Wednesday, October 29, 2014

DB2 for z/OS: Thoughts on Table Space and Index Page Size Selection

The other day I got a note, from a DB2 for z/OS DBA, in which I was asked for my thoughts regarding the selection of page size for a table space. I typed out what I hoped would be a useful response, and found myself thinking, as I sometimes do, "Hey -- I could turn this into a blog entry." And so I have. I'll start here by offering some guidelines on page size selection for table spaces, and then I'll shift to the index perspective on the matter.

Table spaces

A table space (or index) gets its page size from the buffer pool to which it is assigned; so, a table space assigned to a buffer pool with buffers of 8K bytes in size will have pages of 8K bytes in size.

First, and obviously, the row length of a table is an important factor in selecting the page size for the associated table space. Row length determines the minimum page size that you can use for a table space. If the rows of a table are 7000 bytes in length, the pages of the associated table space will have to be at least 8K bytes in size, because a table row cannot span pages of a table space (an exception to this rule: a long LOB or XML value would span multiple pages in a LOB table space or an XML table space).

Once you've determined the minimum possible size for the pages of a table space, you can think about whether or not a page size larger than the minimum would be a good choice. Why might you want to go with a larger-than-minimum page size? One reason would be optimization of disk and server memory space utilization. Suppose that the row length for a table is 5000 bytes. The minimum page size for the associated table space would be 8K bytes; however, as rows can't span pages, that page size would waste quite a bit of space on disk and in memory (in each page you'd have 5K bytes occupied by a table row, and the remaining 3K bytes of space would be empty). In this case, a 16K page size would boost space utilization considerably: 15K bytes in each page could be occupied by 3 rows, leaving only 1K bytes of unused space). If you're wondering whether data compression would change this calculus, the answer is probably not -- that is to say, the right page size for an uncompressed table space is probably the right page size to use if you want to compress the table space; so, base page size selection on the uncompressed length of a table's rows.

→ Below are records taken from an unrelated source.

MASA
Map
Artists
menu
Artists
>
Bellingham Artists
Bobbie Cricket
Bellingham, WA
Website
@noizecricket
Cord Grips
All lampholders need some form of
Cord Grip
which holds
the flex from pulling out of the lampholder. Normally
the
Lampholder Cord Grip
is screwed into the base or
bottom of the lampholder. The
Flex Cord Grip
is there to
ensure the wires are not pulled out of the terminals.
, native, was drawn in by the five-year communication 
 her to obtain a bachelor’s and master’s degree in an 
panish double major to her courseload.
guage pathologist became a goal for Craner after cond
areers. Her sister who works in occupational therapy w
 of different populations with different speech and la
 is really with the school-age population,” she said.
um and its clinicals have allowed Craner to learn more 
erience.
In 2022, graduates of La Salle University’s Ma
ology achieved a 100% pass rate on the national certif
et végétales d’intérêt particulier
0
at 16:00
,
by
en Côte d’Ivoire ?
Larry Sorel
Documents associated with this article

Here's another reason to consider a page size that is larger than the minimum possible size for a table space (which, again, is determined by uncompressed row length): data access patterns. If data in a table space is typically accessed sequentially (i.e., if sequential scans are the rule for a table space, versus random single-page access), a larger page size could mean fewer GETPAGEs for those sequential scans, and that could boost CPU efficiency for applications that drive the sequential scans. Note that "sequential scan" doesn't necessarily mean a table space scan. It could be a matching index scan that would drive dynamic prefetch.

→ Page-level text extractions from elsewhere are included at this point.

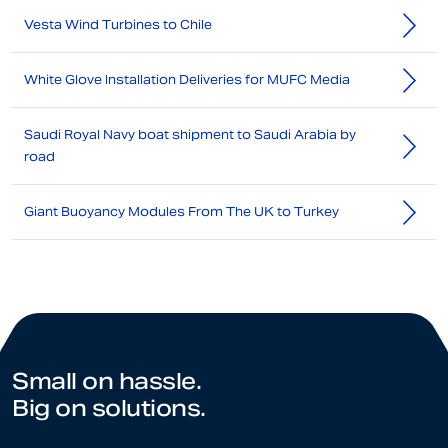
Vesta Wind Turbines to Chile
White Glove Installation Deliveries for MUFC Media
Saudi Royal Navy boat shipment to Saudi Arabia by
road
Giant Buoyancy Modules From The UK to Turkey
Small on hassle.
Big on solutions.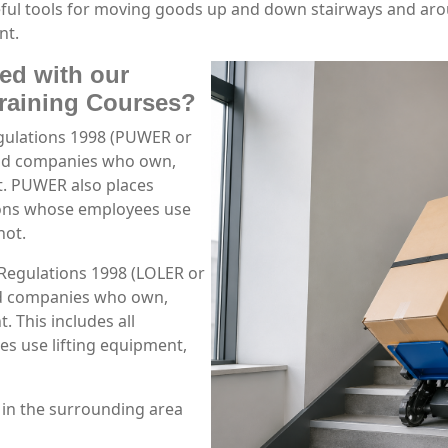
useful tools for moving goods up and down stairways and a
nt.
ned with our
Training Courses?
gulations 1998 (PUWER or
and companies who own,
t. PUWER also places
tions whose employees use
not.
 Regulations 1998 (LOLER or
nd companies who own,
. This includes all
s use lifting equipment,
 in the surrounding area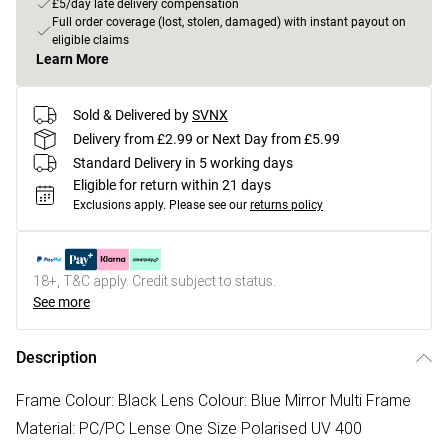
£5/day late delivery compensation
Full order coverage (lost, stolen, damaged) with instant payout on
eligible claims
Learn More
Sold & Delivered by
SVNX
Delivery from £2.99 or Next Day from £5.99
Standard Delivery in 5 working days
Eligible for return within 21 days
Exclusions apply.
Please see our
returns policy
18+, T&C apply. Credit subject to status.
See more
Description
Frame Colour: Black Lens Colour: Blue Mirror Multi Frame
Material: PC/PC Lense One Size Polarised UV 400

Just as access patterns for data in a table could lead you to select a larger-than-minimum page size for a table space, so they could push you in the other direction. When access to data in a table space is dominated by random, single-page reads, going with the minimum possible page size is probably the right move, so as to maximize buffer pool effectiveness -- in particular when SELECT statements targeting a table tend to have single-row result sets, you don't want to use an overly-large page size, because larger pages would bring into memory many rows that are not needed by a query, in addition to the one row that is needed (exception: if singleton SELECTs are executed via a "do loop" in a batch program, each time issued using a search value obtained from a file that is ordered in such a way that access to the target table is in fact sequential, dynamic prefetch would be expected to kick in and a larger page size could therefore be an efficiency-booster).

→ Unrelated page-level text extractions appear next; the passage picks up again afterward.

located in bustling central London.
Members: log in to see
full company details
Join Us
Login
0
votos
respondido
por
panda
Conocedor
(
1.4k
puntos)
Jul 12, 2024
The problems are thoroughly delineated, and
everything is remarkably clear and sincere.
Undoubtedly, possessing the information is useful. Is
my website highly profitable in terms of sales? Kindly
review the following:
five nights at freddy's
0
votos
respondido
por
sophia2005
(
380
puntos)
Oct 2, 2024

One more consideration: if you want to utilize LOB in-lining for a table (a DB2 10 for z/OS new-function mode feature), that could affect your table space page-size decision. Suppose a table has a LOB column, and the length of the table's rows without the LOB values would make 4K bytes a good page size for the associated base table space. If you determined that a high percentage of the table's LOB values could be completely in-lined with (for example), a 16K page, and if that inlining would deliver performance benefits for you, you might go with that 16K page instead of the minimum 4K page. You can read more about LOB inlining in an entry that I posted to this blog a couple of years ago.


Indexes

Prior to DB2 9 for z/OS, there was one choice for the page size of an index: 4K bytes. Starting with DB2 9 in new-function mode, the page size for an index could be 4K, 8K, 16K, or 32K bytes. Why might you go with a larger-than-4K page size for an index on a DB2 table? One reason would be to enable index compression -- something that requires the use of a greater-than-4K index page size (as noted in an entry I posted a few years ago to the blog that I maintained while working as an independent DB2 consultant).

Compression isn't the only reason to consider a larger-that-4K page size for an index. Another motivator could be a desire to reduce index page split activity. If an index is defined on a key whose values are not continuously-ascending (i.e., if key values for rows newly inserted into the underlying table are likely to be less than the key's current maximum value), throughput for high-volume insert operations could be constrained by index page split activity. [Unlike rows in a table, entries in an index MUST be physically ordered by key value, and that leads to index page splits when new key values are inserted into the "middle" of an index, as will be the case for an index defined on a non-continuously-ascending key -- if the page into which a new index entry must go is full, the page will be split, and a portion of the page's entries will be moved to a previously empty page in the index.] Index page splits can have a particularly significant impact on insert throughput in a DB2 data sharing environment, owing to an attendant increase in log write activity. When index pages are larger, index page split activity tends to decrease; so, if a primary concern is optimized throughput for high-volume insert operations, an index page size of 16K or 32K bytes could be preferred over the traditional 4K size.

Larger index page sizes can also improve the performance of index scans by reducing associated GETPAGE activity. On top of that, larger page sizes could reduce the number of levels for an index (referring to the root page level on top (logically speaking), the leaf page level on the bottom, and one or more non-leaf levels in-between in the B-tree index structure), and that would in turn result in reduced GETPAGE activity for index probes.  

On the other hand, if compression is not desired for an index, and if the primary performance concern is optimization of data retrieval involving index access, and if access to entries in an index tends to be random (versus sequential) in nature, a 4K page size is probably your best choice.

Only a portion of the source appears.